By Safet Kabashaj for Southeast European Times in Pristina -- 02/10/12
Serbs in the newly created Gracanica municipality. [Reuters]
Mayors of the newly established minority-dominated municipalities in Kosovo said they are prepared to move forward in the post-supervised independence era, despite concerns of safety, fundamental rights and freedoms and little to no economic opportunities.
The new municipalities were created based on Marti Ahtisaari's status settlement plan for Kosovo.
Peter Faith, the head of International Civilian Office which supervised the municipalities' creation as well as local decentralisation, called on municipal representatives in early summer to start thinking about the post-supervised independence period.
In such circumstances, any normal person would be concerned, Bojan Stojanovic, mayor of a new Serb-dominated municipality of Gracanica near Pristina, told SETimes.
"Everything new causes concern for us in the Balkans," he said.
Stojanovic said he is committed to utilising the new set up in the belief that local leaders can and should resolve existing societal problems.

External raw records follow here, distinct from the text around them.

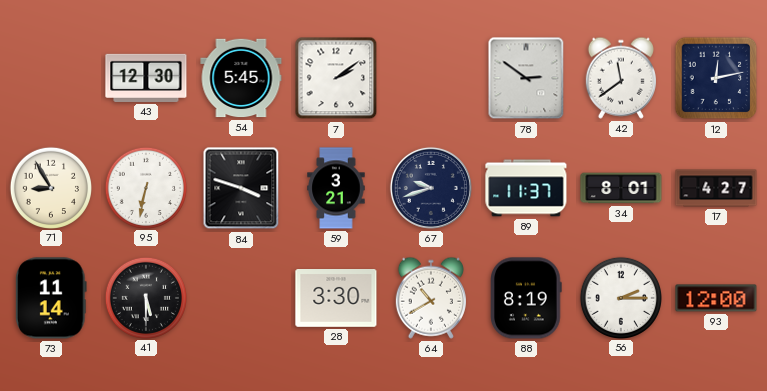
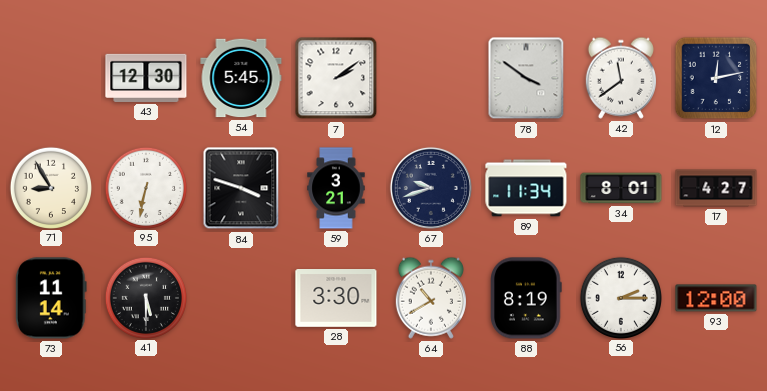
78: 2:51 -> 3:51
89: 11:37 -> 11:34
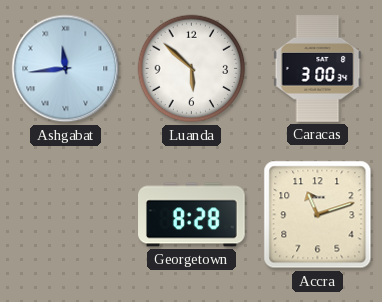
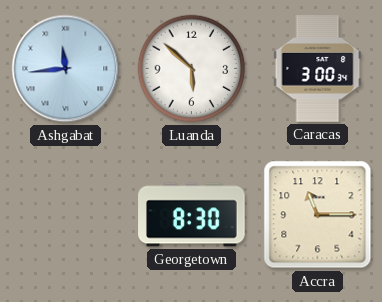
Georgetown: 8:28 -> 8:30
Accra: 11:12 -> 11:15
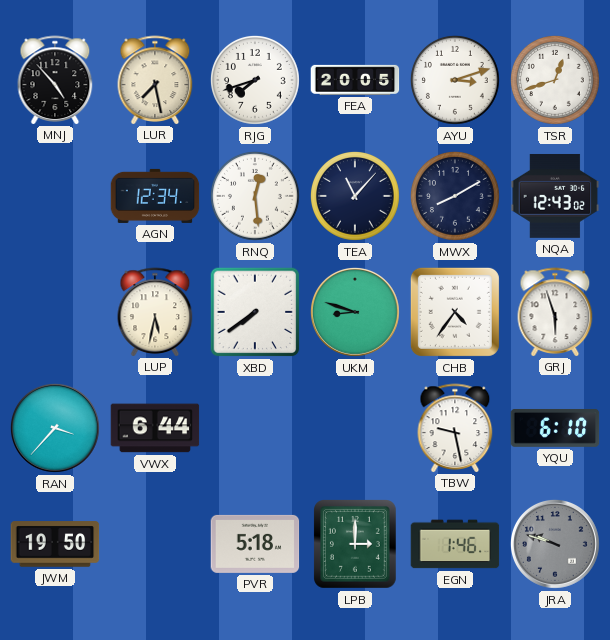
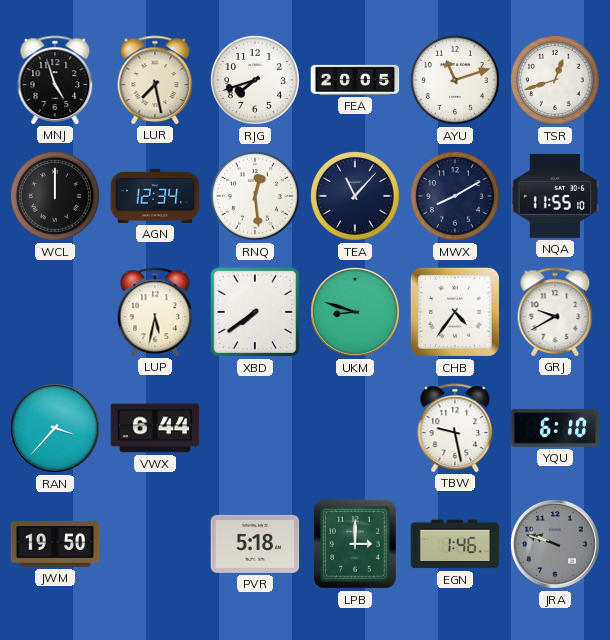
MNJ: 4:53 -> 4:57
AYU: 3:12 -> 11:12
WCL: none -> 12:00
NQA: 12:43 -> 11:55
GRJ: 5:57 -> 9:40
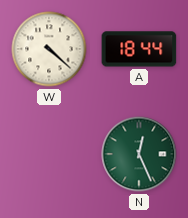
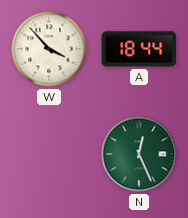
W: 4:22 -> 3:53
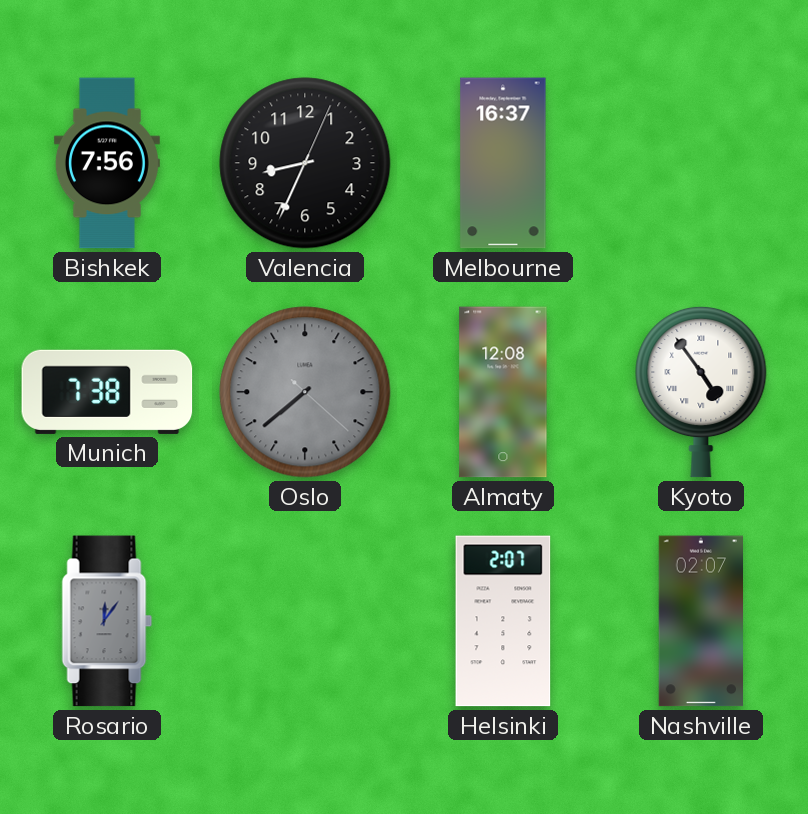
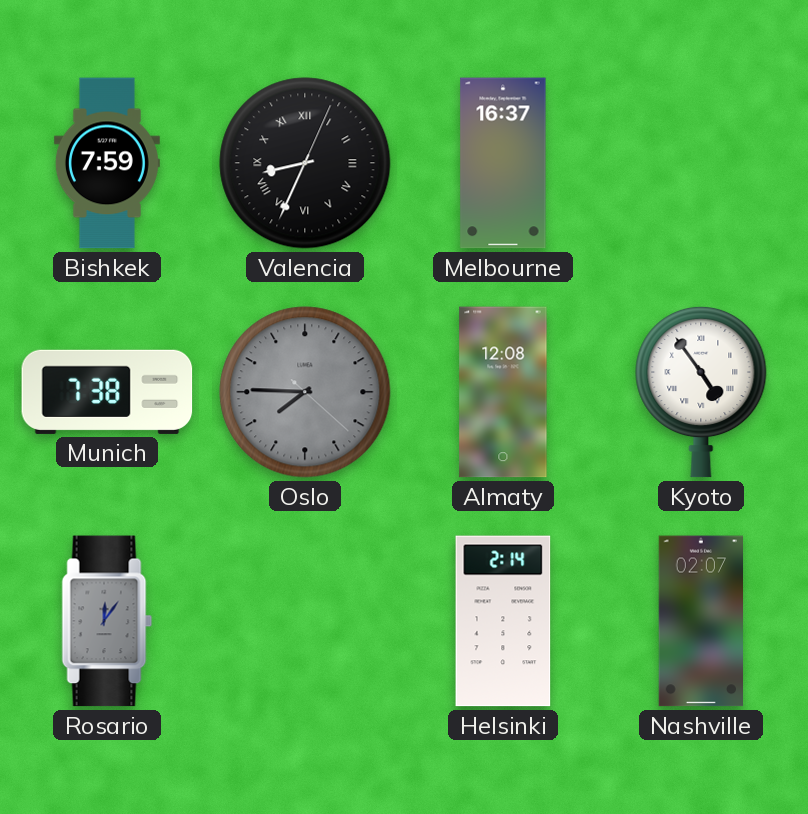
Bishkek: 7:56 -> 7:59
Valencia numerals: Arabic -> Roman
Oslo: 7:38 -> 7:45
Helsinki: 2:07 -> 2:14
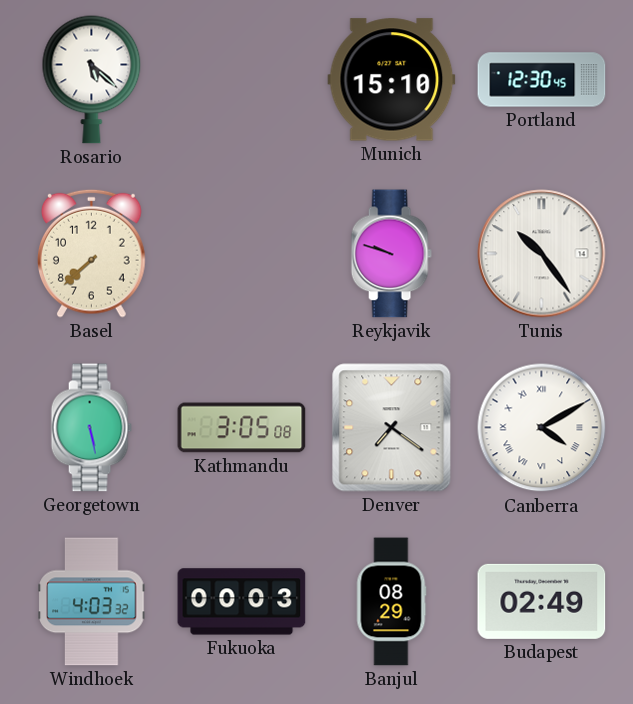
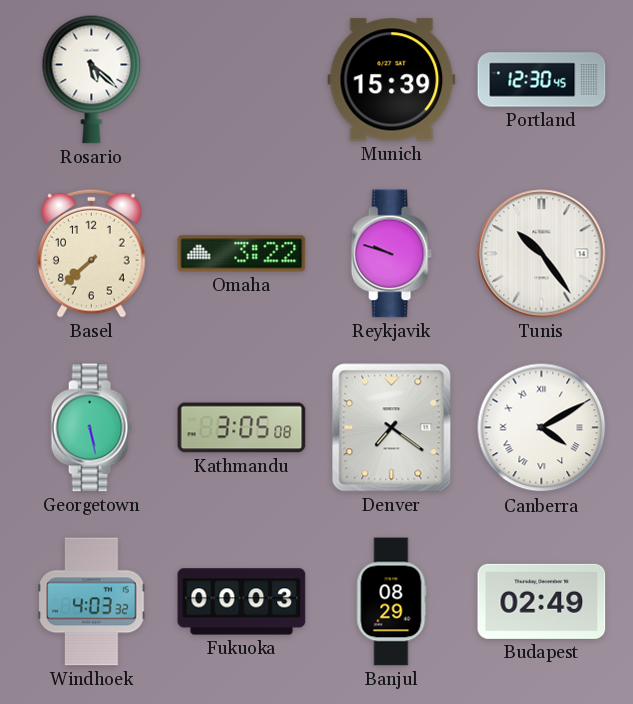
Munich: 15:10 -> 15:39
Omaha: none -> 3:22
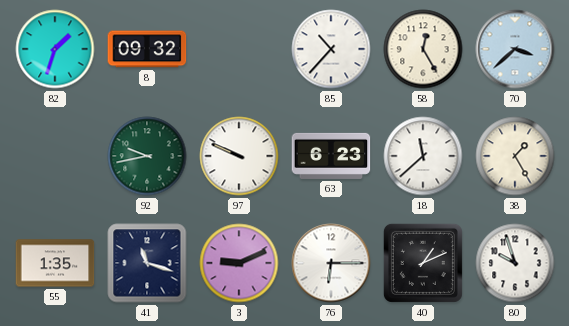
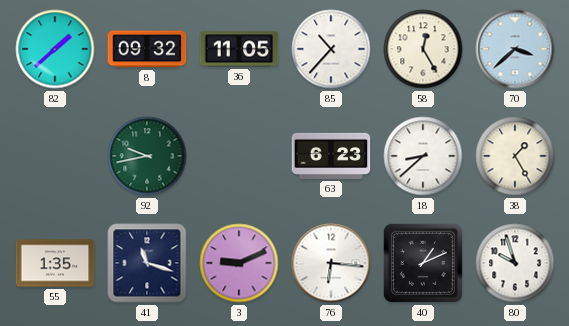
82: 1:33 -> 1:38
36: none -> 11:05
97: 9:49 -> none
18: 11:38 -> 8:38
76: 6:15 -> 6:16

"We will continue to announce in a public and transparent way all the problems we face, especially the ones linked to the Serbian community," he said.
Arif Bytyc, mayor of the Turkish-dominated municipality of Mamusha in southern Kosovo, said he is not worried about ending international supervision.
"Co-existence between the Turkish and Albanian communities has always been positive and thus, there is no room for concern," Bytyc told SETimes.
But Stojanovic said that the international office did not finish its work prior to departing.
"They should have assisted in preparing a set of laws on construction, fiscal decentralisation, and clarified [the status of] state property," he said.
Kosovo lacks a plan for development, a socio-economic map and an effective strategy for aiding the existence of ordinary people, he said.
"If we do not create conditions for a normal and prosperous life, good education, health and jobs, it is not important if their [departure] happens now, in three or 10 years," Stojanovic said.
The office supervised the implementation of Ahtisaari plan and has advised local authorities since 2008 on developing political institutions and practice based on Western democratic principles.
"Now, Kosovo and its institutions have the necessary capacity to keep functioning without ongoing supervision from the international community," Bytyc said.
Some Serbs disagreed, arguing that the departure of the international supervision mission will make matters worse.
"We used to live in that reality, and now we must join the Kosovo institutions, which is hard," Bojan Todorovic told SETimes.
Still others, like Mamusha resident Eset Mazrrek, said they do not expect the changes will have any practical effects on day-to-day life.
"Instead of the internationals, the central authorities now will co-operate with our leaders, which means there will be no [direct] impact in my life," Mazrrek told SETimes.